When to choose this over Github Copilot

  • You require flexibility to switch between multiple AI providers or use local models without external dependencies. Continue eliminates vendor lock-in.
  • Your workflow includes terminal-based development or CI/CD automation requiring command-line AI assistance. Continue offers CLI and IDE integration.
  • You need centralized team configuration with governance over allowed models, rules, and tools. Continue Hub provides policy enforcement.

When Github Copilot may be a better fit

  • You prefer zero-configuration setup with immediate productivity. GitHub Copilot requires minimal onboarding effort.
  • Your organization already standardizes on GitHub tooling and wants seamless ecosystem integration. Native GitHub features provide tighter coupling.
  • You value highly optimized autocomplete latency over model choice flexibility. GitHub's proprietary infrastructure may deliver faster inline suggestions.

Conclusion

Continue positions itself as the open-source alternative for developers who demand control over their AI coding tools. The platform excels in scenarios requiring model flexibility, team governance, or self-hosted deployment. While the configuration-driven approach requires initial time investment, it rewards users with unprecedented customization capabilities. Organizations seeking to avoid vendor lock-in or experiment with emerging AI models will find Continue's architecture particularly valuable.

Sources

FAQ

Can Continue work completely offline with local models?

Yes. Continue supports local model deployment through Ollama integration. Install Ollama locally, download desired models, and configure Continue to use the Ollama provider. This enables fully offline coding assistance without internet connectivity or external API calls.

How does Continue compare in autocomplete speed to GitHub Copilot?

Autocomplete latency varies significantly based on chosen model and hosting. Cloud-hosted frontier models typically match GitHub Copilot's response times. Local models may introduce 1-3 second delays depending on hardware. Users prioritizing speed should select optimized autocomplete models and cloud hosting.

What AI models work with Continue?

Continue supports any model through its provider system including OpenAI GPT-4, Anthropic Claude, Azure OpenAI, local Ollama models, Mistral, Together AI, and custom API endpoints. Configure providers in config.yaml with API credentials. Model switching requires configuration changes but involves no code modifications.

Does Continue require programming knowledge to configure?

Basic YAML syntax understanding suffices for standard configurations. Config.yaml uses straightforward key-value structure for models, context providers, and rules. Advanced features like custom MCP servers or prompt templates require deeper technical knowledge. Documentation provides copy-paste examples for common setups.

Can teams share Continue configurations across developers?
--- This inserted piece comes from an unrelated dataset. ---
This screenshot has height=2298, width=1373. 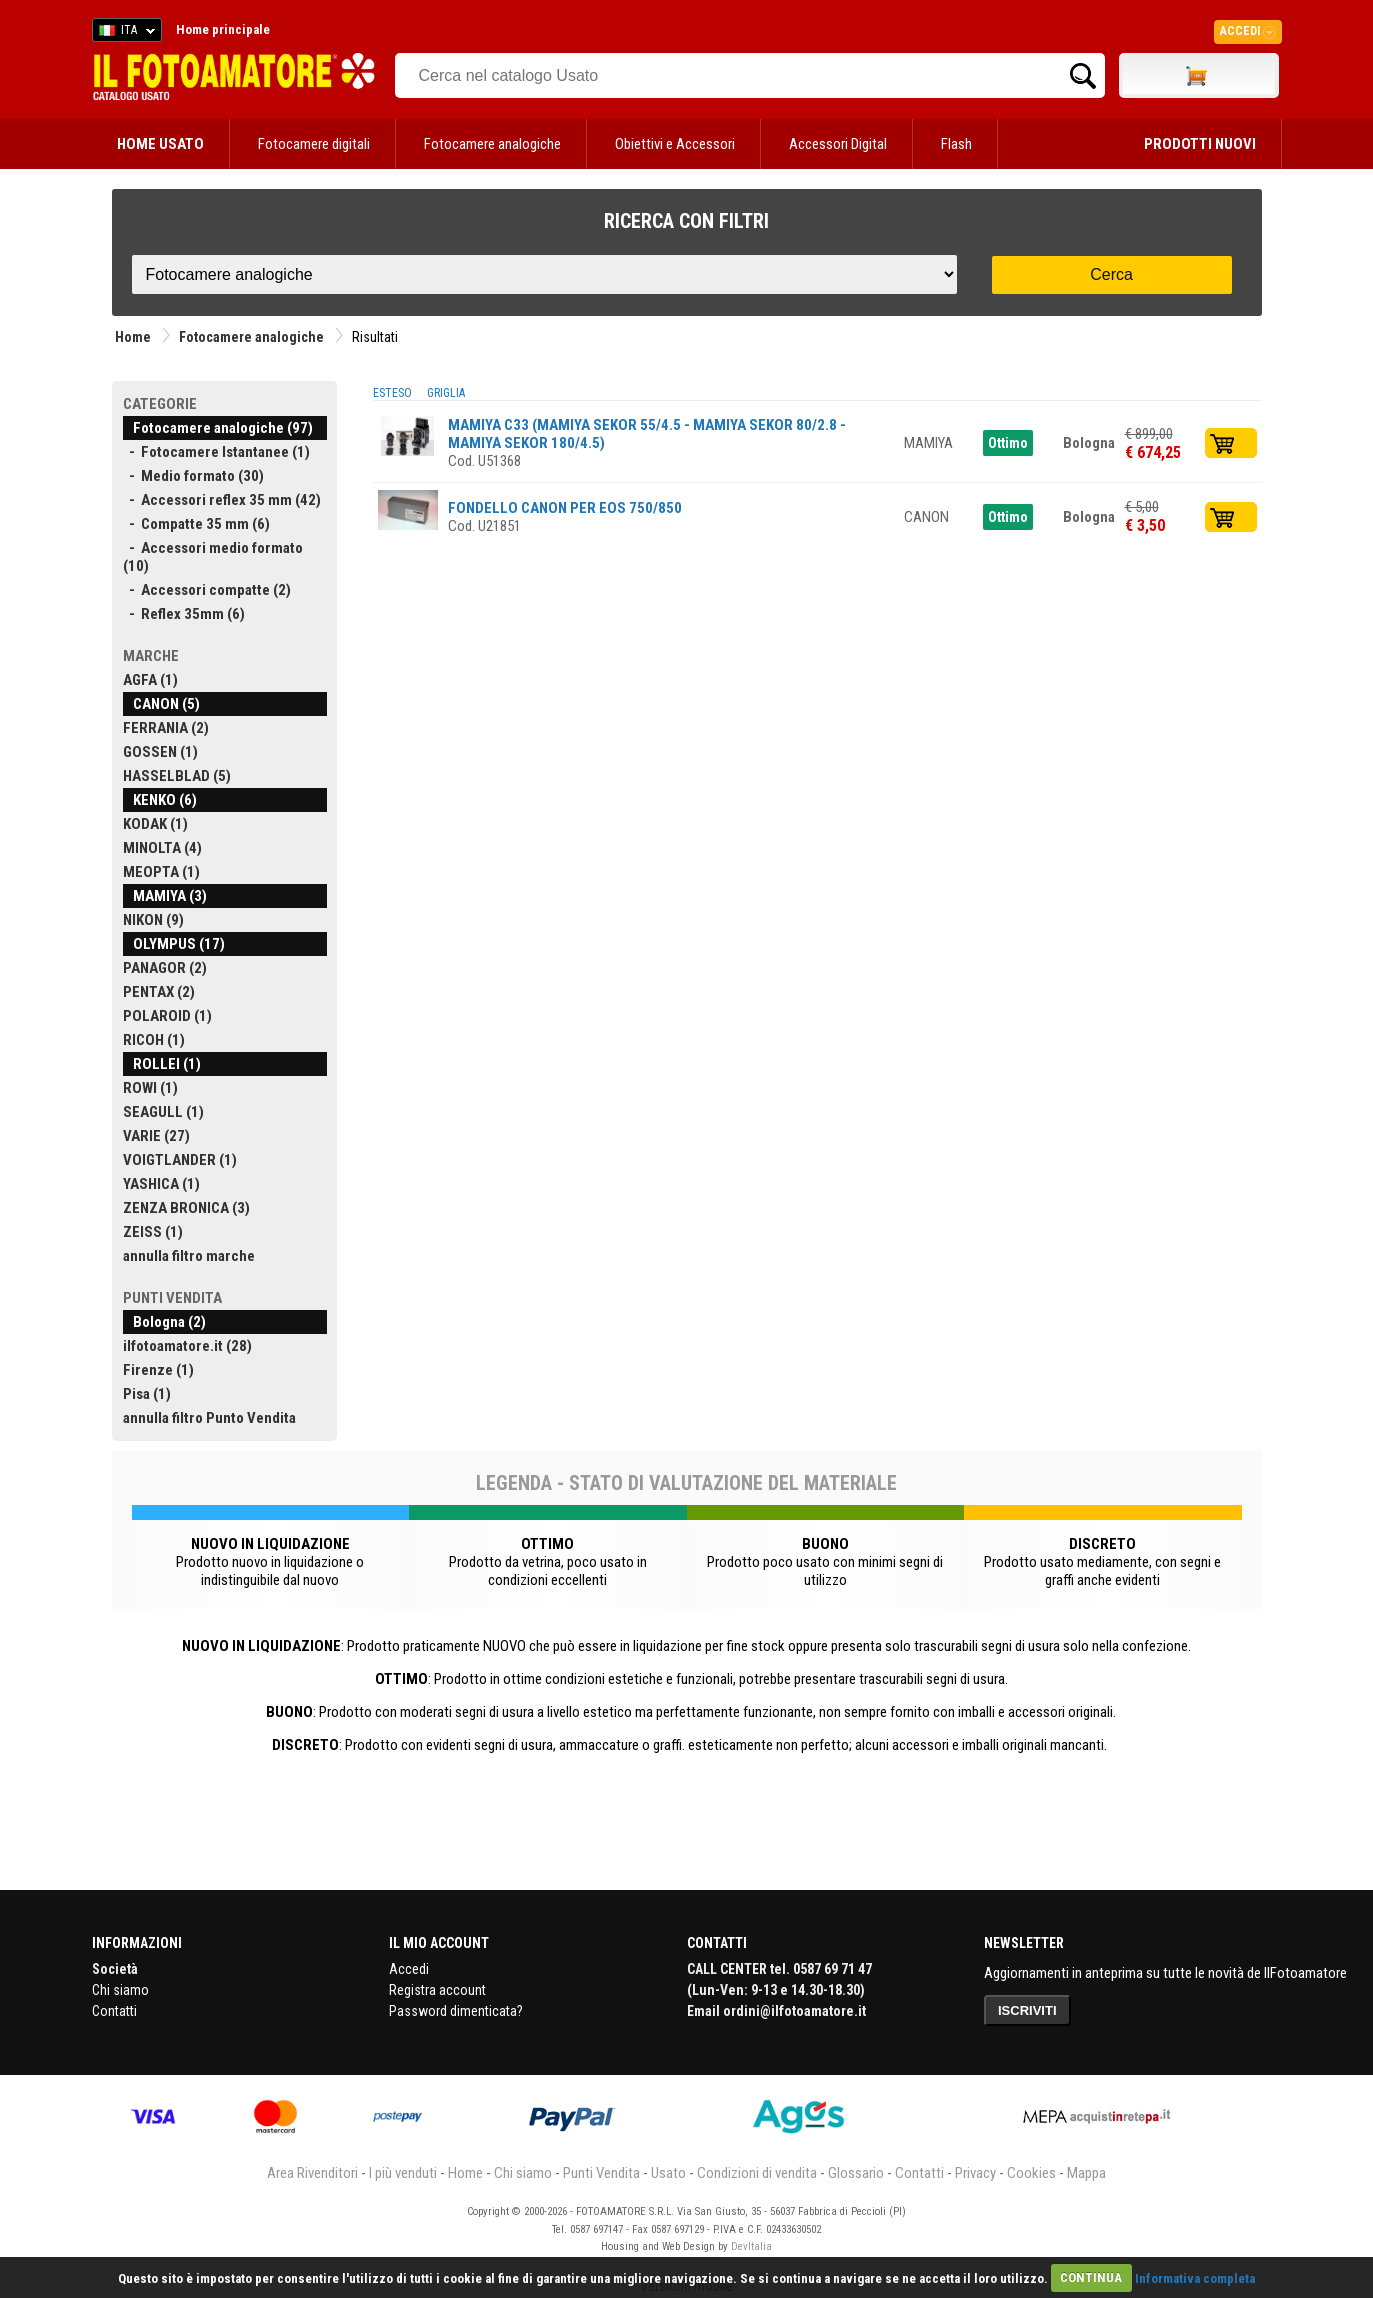 What do you see at coordinates (166, 728) in the screenshot?
I see `FERRANIA (2)` at bounding box center [166, 728]. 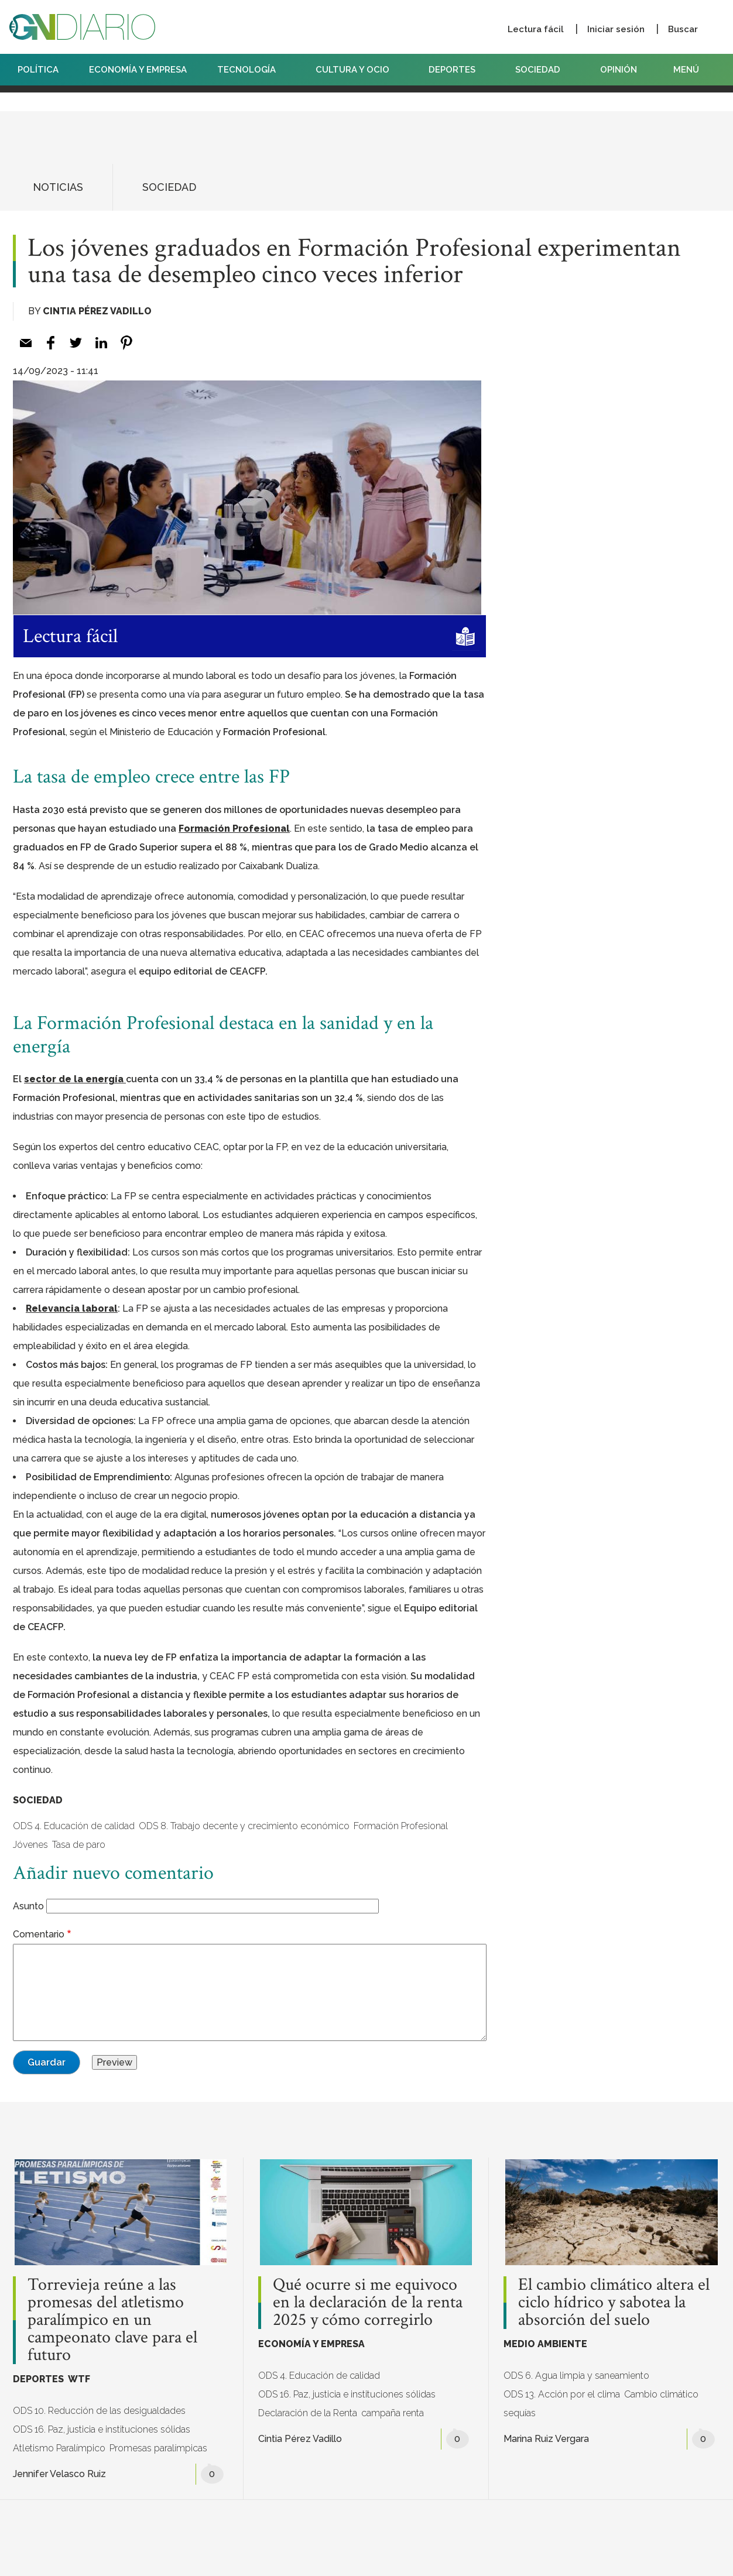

Continue configurations can be placed in workspace root (.continue folder) to automatically apply to all team members working in that repository. Continue Hub offers centralized team configuration management with allowlists for approved models and tools. Version control YAML files for standardization.

What data does Continue send to AI providers?

Data transmission depends entirely on chosen provider. Continue acts as a client that sends prompts and code context to configured model endpoints. Using local Ollama models keeps all data on-device. Cloud providers receive code snippets based on context settings. Review individual provider privacy policies for retention details.